What you will do
Only one stretch of the data below is wanted: the lines from the one with "High Quality Education" through the one with "10-15 trade Ideas Per Month", repeated exactly.

(Data begins)

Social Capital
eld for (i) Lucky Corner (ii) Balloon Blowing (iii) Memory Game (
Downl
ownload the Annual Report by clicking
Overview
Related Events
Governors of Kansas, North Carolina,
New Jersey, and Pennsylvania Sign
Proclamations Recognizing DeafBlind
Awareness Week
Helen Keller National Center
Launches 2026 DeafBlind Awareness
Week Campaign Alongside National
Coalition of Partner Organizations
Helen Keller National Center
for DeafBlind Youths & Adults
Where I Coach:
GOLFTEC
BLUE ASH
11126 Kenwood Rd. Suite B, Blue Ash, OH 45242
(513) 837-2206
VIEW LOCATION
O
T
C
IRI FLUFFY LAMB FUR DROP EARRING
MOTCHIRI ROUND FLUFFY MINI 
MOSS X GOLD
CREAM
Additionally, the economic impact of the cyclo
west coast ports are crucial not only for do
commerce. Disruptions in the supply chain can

(Data ends)
(Data begins)

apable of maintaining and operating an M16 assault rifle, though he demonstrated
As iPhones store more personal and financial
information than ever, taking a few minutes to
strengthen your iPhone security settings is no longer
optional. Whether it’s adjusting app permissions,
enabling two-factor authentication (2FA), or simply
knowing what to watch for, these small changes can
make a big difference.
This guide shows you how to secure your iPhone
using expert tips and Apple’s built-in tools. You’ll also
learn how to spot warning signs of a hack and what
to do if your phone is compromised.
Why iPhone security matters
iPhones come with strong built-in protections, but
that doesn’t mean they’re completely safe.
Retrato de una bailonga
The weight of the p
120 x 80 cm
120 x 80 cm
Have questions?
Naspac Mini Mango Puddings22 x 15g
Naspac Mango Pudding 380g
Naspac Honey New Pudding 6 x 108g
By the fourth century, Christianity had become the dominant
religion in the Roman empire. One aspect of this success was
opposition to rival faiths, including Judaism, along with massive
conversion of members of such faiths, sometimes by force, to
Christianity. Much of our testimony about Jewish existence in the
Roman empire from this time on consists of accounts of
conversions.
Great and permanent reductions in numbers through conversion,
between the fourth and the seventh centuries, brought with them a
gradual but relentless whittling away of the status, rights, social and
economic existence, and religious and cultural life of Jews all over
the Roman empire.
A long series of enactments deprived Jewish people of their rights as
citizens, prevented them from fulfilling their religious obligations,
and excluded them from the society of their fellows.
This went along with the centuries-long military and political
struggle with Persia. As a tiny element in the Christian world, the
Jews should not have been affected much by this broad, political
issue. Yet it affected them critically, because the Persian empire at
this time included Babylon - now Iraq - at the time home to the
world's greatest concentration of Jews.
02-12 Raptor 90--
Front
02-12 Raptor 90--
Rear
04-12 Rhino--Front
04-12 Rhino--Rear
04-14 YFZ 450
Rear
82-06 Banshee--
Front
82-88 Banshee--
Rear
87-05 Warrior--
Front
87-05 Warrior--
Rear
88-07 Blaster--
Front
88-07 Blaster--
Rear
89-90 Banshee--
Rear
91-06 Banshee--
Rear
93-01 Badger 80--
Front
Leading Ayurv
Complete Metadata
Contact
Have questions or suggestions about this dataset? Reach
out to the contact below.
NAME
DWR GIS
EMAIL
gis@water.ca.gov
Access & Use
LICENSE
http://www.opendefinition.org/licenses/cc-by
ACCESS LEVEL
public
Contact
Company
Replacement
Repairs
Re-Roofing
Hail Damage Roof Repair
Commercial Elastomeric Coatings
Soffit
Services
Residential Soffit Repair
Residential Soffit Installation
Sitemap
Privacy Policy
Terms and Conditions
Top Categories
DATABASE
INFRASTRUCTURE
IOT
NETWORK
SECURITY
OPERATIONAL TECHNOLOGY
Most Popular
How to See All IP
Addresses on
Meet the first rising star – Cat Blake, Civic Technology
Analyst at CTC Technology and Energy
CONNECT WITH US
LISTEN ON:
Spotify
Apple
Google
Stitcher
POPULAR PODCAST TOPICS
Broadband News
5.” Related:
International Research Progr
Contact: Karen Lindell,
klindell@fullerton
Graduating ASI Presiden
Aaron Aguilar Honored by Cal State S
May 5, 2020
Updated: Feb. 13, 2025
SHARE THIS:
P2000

(Data ends)
(Data begins)

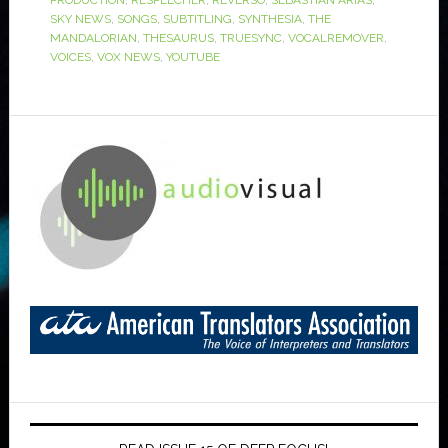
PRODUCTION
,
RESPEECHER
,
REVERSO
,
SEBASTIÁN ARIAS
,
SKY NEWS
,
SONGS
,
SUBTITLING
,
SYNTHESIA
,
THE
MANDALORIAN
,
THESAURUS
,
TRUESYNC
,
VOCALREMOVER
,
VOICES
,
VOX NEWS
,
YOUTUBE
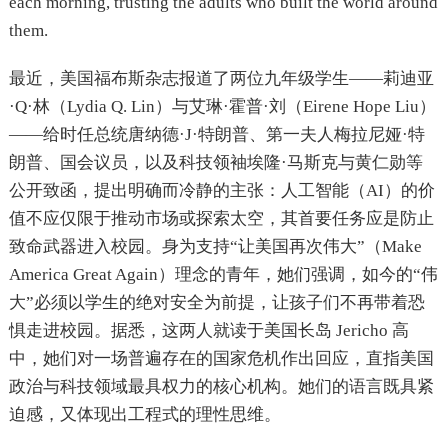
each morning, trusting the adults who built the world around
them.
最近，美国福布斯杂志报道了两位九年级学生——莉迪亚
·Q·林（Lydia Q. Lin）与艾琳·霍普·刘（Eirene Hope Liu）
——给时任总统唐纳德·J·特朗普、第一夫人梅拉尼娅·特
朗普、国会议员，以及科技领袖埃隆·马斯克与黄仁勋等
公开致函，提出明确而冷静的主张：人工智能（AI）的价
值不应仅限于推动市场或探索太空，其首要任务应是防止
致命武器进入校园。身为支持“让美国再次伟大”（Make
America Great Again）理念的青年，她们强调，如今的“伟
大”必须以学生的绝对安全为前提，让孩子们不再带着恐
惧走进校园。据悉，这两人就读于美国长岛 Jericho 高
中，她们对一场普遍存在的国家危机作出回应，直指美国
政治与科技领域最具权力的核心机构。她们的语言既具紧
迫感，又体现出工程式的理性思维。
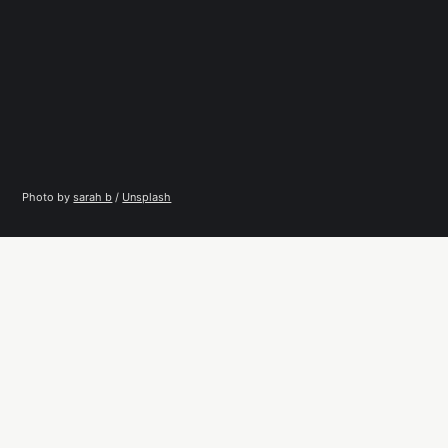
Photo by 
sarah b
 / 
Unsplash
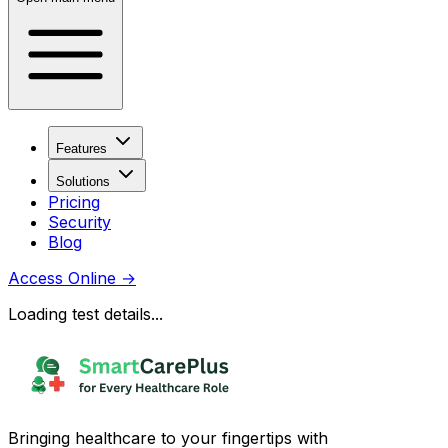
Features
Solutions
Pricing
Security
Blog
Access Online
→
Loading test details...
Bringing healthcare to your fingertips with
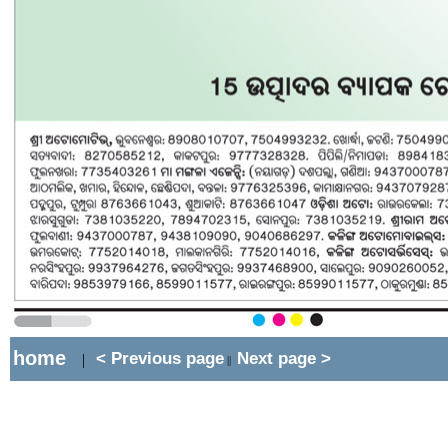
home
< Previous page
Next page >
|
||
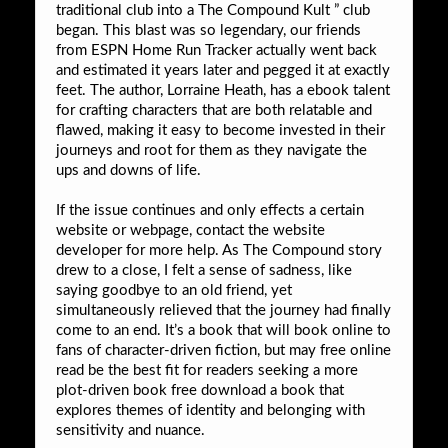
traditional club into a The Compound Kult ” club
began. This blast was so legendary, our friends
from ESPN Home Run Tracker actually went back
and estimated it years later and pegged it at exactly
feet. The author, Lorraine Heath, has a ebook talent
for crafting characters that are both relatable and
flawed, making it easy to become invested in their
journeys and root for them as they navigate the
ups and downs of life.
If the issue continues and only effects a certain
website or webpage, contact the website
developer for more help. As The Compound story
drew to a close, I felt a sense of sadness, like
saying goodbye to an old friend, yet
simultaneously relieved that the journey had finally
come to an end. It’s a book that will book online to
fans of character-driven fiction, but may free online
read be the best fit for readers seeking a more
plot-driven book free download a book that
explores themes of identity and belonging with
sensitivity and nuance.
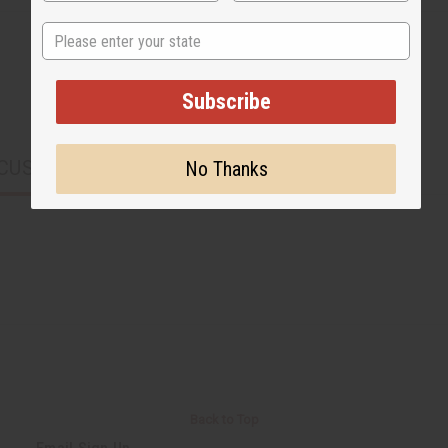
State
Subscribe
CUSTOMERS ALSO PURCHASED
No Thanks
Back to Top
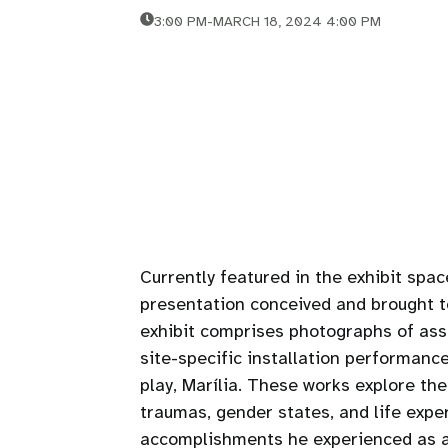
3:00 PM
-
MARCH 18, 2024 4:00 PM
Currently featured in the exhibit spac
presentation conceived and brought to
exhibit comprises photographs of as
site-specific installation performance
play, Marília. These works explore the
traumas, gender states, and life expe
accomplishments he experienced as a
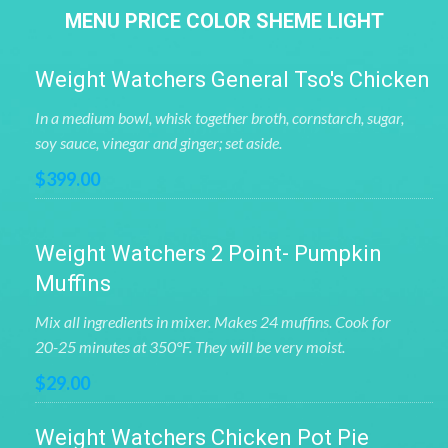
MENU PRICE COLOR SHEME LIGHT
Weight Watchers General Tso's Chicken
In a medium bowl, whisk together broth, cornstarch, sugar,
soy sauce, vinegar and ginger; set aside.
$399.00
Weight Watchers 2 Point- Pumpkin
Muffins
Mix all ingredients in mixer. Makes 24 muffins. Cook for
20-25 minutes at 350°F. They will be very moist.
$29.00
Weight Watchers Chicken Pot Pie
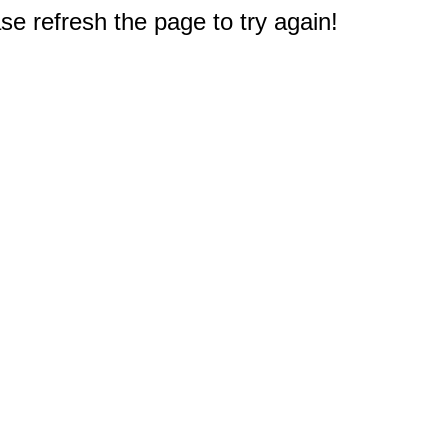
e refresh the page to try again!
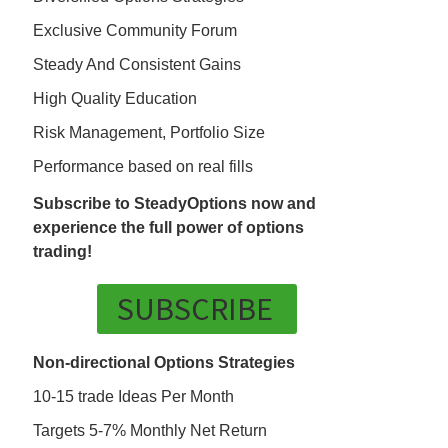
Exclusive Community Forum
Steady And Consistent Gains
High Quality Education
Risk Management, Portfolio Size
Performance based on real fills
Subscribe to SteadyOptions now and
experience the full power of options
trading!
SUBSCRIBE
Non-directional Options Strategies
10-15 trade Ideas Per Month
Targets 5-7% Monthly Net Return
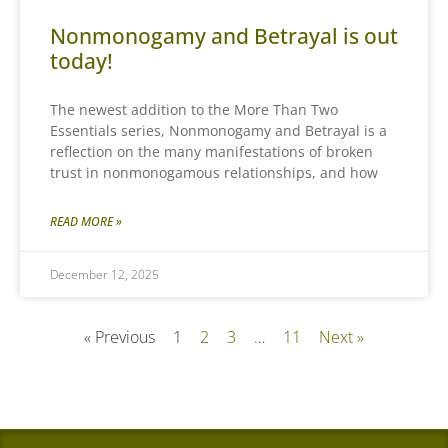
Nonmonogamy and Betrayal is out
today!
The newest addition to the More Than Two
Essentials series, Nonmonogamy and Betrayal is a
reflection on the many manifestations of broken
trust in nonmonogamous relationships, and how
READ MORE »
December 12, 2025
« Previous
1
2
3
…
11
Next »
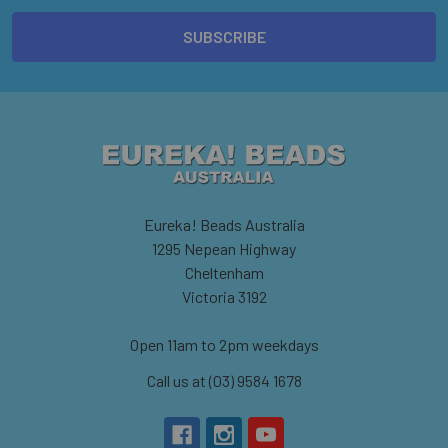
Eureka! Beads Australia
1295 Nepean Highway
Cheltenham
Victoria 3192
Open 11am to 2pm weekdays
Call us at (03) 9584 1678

(Data ends)

Output
High Quality Education
Risk Management, Portfolio Size
Performance based on real fills
Subscribe to SteadyOptions now and
experience the full power of options
trading!
SUBSCRIBE
Non-directional Options Strategies
10-15 trade Ideas Per Month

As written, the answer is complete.